NerdWallet’s affordability calculator can help you estimate your potential monthly payment. If a new home isn’t in the cards right now, there are still things you can do to strengthen your buyer profile. Take this time to pay down existing debts and build your down payment savings. Not only will this free up more cash flow for a future mortgage payment, it can also get you a better interest rate when you’re ready to buy.

🔒 Should I lock my rate?

If you already have a quote you’re happy with, you should consider locking your mortgage rate, especially if your lender offers a float-down option. A float-down lets you take advantage of a better rate if the market drops during your lock period.

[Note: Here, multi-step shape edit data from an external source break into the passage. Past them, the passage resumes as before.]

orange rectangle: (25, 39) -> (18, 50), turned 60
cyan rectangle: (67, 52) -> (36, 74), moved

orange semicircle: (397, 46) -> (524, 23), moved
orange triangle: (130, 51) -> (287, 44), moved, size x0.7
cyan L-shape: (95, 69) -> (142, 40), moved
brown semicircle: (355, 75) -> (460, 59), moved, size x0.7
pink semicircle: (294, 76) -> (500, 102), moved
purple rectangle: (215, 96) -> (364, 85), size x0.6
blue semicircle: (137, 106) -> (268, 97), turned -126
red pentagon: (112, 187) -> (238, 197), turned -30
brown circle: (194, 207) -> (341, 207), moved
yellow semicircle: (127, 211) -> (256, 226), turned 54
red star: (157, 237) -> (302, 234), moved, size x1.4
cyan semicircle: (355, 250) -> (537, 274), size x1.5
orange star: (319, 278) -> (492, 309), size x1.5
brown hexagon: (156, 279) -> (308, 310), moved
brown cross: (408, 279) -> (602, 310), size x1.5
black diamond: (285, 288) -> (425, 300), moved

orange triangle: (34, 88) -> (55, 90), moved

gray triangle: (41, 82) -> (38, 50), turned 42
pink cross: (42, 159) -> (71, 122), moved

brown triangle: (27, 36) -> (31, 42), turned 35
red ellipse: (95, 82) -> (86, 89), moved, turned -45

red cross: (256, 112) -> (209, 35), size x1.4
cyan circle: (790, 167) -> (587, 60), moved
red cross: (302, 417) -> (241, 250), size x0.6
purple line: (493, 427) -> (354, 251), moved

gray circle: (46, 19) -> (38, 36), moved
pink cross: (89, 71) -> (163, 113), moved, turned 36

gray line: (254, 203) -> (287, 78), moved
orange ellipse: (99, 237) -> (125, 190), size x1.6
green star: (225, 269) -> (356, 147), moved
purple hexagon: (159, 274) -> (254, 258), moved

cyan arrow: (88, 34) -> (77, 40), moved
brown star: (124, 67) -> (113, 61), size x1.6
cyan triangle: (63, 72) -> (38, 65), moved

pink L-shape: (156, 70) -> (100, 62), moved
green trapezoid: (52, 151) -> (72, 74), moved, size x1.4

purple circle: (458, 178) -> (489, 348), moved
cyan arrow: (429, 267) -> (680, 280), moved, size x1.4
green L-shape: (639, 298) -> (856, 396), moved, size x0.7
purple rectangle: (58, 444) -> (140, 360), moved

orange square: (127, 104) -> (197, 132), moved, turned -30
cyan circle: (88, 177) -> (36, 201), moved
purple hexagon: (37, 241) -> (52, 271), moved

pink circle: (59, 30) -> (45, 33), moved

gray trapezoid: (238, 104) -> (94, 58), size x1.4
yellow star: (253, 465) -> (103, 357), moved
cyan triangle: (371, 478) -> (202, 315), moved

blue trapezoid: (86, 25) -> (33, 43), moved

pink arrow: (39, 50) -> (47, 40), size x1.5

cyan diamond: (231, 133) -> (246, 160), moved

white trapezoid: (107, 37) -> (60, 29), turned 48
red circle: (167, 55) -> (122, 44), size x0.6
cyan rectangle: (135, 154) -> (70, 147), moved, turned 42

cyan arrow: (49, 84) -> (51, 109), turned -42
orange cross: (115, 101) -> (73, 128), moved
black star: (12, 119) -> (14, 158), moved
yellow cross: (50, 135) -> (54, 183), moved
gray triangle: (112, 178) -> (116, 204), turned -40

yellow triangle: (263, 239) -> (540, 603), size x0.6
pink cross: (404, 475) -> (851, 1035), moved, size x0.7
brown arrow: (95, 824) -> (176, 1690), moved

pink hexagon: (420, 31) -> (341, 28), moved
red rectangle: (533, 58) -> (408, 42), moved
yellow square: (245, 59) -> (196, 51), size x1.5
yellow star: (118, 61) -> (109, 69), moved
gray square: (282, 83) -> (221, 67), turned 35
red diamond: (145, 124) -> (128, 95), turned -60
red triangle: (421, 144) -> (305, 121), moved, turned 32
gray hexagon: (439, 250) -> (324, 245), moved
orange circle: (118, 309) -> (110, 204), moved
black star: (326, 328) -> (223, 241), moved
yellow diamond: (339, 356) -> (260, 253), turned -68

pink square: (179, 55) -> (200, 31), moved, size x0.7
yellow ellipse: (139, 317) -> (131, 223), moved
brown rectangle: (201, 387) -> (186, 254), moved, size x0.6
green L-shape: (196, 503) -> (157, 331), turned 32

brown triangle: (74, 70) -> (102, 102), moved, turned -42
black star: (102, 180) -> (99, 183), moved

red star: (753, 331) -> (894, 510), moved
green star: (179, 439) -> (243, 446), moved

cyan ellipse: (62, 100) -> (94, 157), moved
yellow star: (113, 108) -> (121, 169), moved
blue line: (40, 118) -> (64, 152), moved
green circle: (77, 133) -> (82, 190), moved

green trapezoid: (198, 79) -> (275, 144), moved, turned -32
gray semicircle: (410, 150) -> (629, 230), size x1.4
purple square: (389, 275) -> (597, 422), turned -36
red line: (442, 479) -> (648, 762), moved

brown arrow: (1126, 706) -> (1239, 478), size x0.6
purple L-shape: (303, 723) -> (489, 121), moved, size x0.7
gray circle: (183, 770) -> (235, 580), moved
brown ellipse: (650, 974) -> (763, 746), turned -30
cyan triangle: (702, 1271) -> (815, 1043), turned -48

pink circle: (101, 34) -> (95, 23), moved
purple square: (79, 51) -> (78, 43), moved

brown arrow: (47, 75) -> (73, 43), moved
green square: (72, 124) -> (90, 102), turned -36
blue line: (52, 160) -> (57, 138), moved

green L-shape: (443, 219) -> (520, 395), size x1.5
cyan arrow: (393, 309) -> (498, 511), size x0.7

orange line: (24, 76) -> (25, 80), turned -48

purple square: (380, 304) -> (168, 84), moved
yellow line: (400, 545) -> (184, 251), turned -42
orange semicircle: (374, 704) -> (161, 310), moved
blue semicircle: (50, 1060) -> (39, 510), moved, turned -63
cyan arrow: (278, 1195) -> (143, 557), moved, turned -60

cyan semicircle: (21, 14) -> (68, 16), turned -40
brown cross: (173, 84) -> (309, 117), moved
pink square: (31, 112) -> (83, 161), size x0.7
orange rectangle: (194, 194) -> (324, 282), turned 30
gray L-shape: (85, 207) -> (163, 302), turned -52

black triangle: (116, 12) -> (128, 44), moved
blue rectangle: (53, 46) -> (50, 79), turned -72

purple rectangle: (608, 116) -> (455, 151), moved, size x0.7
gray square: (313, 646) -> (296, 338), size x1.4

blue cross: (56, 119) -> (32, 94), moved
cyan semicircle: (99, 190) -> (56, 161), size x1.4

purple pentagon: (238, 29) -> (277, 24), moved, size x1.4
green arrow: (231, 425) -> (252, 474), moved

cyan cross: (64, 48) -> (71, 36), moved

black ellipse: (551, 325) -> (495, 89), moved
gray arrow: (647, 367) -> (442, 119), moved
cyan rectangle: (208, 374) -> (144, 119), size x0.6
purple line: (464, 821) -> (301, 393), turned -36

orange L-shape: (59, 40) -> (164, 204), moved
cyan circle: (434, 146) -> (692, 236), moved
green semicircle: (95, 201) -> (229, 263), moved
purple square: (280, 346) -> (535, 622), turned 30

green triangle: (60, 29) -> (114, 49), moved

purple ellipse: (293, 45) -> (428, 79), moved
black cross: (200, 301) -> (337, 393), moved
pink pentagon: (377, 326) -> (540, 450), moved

Rate locks protect you from increases while your loan is processed, and with the market forever bouncing around, that peace of mind can be worth it.

🤓 Nerdy Reminder: Rates can change daily, and even hourly. If you’re happy with the deal you have, it’s okay to commit.

🧐 Why is the rate I saw online different from the quote I got?

The rate you see advertised is a sample rate — usually for a borrower with perfect credit, making a big down payment, and paying for mortgage points. That won’t match every buyer’s circumstances.

In addition to market factors outside of your control, your customized quote depends on your:

Location and property type

Even two people with similar credit scores might get different rates, depending on their overall financial profiles.

👀 If I apply now, can I get the rate I saw today?

Maybe — but even personalized rate quotes can change until you lock. That’s because lenders adjust pricing multiple times a day in response to market changes.